I've just poured myself a glass of wine. Well, half a glass. Guiltily, I looked over at Ro, who is presently talking to a friend on Skype or something similar. I'm immensely pleased to see that he's got a glass of Guinness balanced on the arm of his chair, so I need not feel guilty at all.
I'm back on track, but with difficulty. I ate another small piece of Christmas cake the day after the first, but fortunately the Sage and Ro had scarfed all the mince pies. On Thursday, I went to yet another Christmas dinner and ate pretty well all my helping of Christmas pud, but not the mince pie that followed, and I've been virtue personified since then. It's not easy at this time of year, because you eat out so much in a party-type atmosphere. it's easier in restaurants in fact, because there's no feeling of being a bad guest if you don't clear your plate and if there's a menu rather than a set meal, you can try to choose lighter dishes. Sometimes there just aren't any, though. Something that sounds light is loaded with cream.
I don't mind the thought of relaxing a bit over Christmas, but I know how discouraged I'll feel if I put on weight, so best not. So I must still follow the steep and thorny path, with the additional hazard of trying to look carefree about it and not harping on about being careful because I don't want to spoil other people's enjoyment.

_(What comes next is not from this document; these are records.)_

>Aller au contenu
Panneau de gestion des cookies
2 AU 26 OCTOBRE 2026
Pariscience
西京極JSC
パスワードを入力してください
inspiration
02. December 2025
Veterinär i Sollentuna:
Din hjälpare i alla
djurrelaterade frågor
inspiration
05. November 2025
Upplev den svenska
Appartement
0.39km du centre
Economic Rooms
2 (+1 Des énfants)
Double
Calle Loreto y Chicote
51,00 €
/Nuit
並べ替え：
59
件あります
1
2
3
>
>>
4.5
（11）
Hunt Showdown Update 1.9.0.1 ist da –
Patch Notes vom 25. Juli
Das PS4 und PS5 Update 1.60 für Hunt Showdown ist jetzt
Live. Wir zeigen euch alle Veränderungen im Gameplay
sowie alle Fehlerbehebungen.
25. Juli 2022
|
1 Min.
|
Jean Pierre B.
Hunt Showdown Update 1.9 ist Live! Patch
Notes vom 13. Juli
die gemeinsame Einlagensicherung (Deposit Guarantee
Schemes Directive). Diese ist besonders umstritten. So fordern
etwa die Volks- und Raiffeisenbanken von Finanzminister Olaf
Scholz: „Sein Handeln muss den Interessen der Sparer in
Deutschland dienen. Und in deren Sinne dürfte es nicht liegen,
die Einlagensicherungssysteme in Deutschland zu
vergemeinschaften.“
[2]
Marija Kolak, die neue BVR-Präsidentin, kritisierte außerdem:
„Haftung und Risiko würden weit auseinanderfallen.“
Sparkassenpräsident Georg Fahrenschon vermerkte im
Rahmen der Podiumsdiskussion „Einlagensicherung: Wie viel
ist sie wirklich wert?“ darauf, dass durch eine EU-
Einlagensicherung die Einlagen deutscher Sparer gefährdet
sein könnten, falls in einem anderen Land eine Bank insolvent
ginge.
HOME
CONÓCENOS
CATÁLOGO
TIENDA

The thing is, I know only too well that one can diet strenuously and successfully, but then get bored. And that's when you're vulnerable, because you have succeeded in losing weight, so you think that it doesn't matter if you put on a pound or two because you know how to lose it again, but it's not that easy a second time. And, because you're temporarily off the diet, you don't weigh yourself, so when you do you find you've added a good half stone and you are so filled with self-hate that you give up.
That is bloody well not going to happen.
The other difficulty is that my hips hurt and my right knee hurts and cycling is a complete bitch. I hate it, I'm miserable and I'm tired, and breathless after the gentlest hill. This is really taking all my self-motivation. I'm just about managing ten or so miles a week, which I know is rubbish but it really is the best I can do in this miserable weather.